His face was like a mask, full of empty earnestness. The poor sweet simpleton, he made me smile sadly. I reached down and tousled his black hair.
“Vengeance?” I said, “no, my child. Fight for freedom, or justice, if you want to fight make a better cause than vengeance.”
“I too so swear, Princess,” Aspar Aguus, spurred his mount forward.
One by one, the men pledged their loyalty in this forest of the dead, even albeit reluctantly, Vadak Eth and Japh Leah. I accepted these oaths with regal dignity and grave misgivings.
At least, I thought, they no longer showed inclination to start stripping the corpses. Something all too evident in Vadak Eth's demeanor.
On the other hand, I felt like kicking myself. A passionate speech was one thing, and the Pacificist’s Trial was well known to stir emotions. But on the whole, it seemed to me that my chances were better with treasure seekers interested in filling their pockets and getting out, than with freedom fighters committed to overthrowing Diome's rule.

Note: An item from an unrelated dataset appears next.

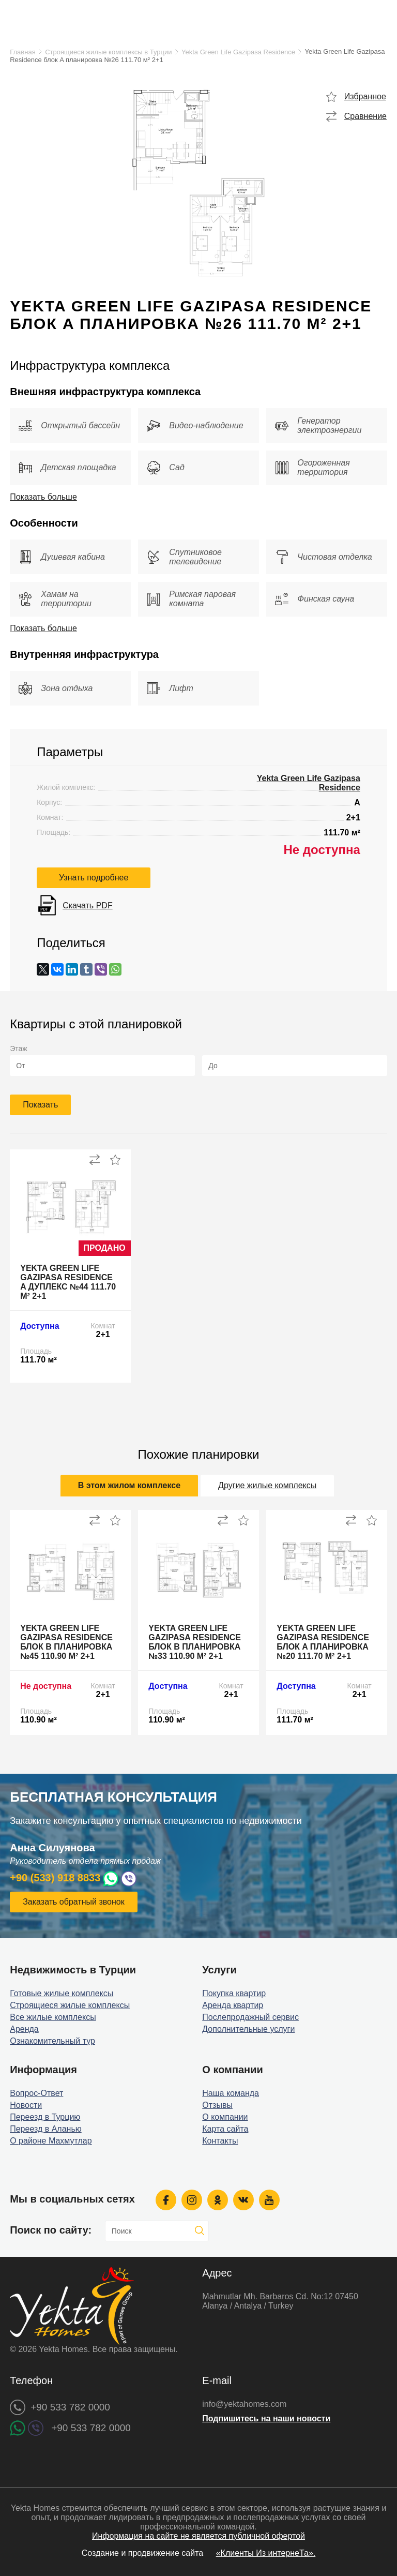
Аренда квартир (232, 2005)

I had no illusions. I was one frail girl, in company of an alien monster, a simpleton and a handful of brigands. That was no force to challenge a Tyrant with full armies at his command. If the Jewels of Power really existed, then perhaps. But my beloved Az-Lium was lost, and nothing I could do could save it. And yet, Win Zar Hus's face haunted me, and I did not think I could ever forget it. Though I was powerless, it seemed to make demands of me.
I was trying to think of what to say, when there was a sound, and suddenly, there appeared a squadron of soldiers, in the harnesses of Diome, riding on wagons of corpses. For a few minutes, the two groups stared at each other in mute astonishment.
Then, Aguus pointed and roared, “Kill them all!”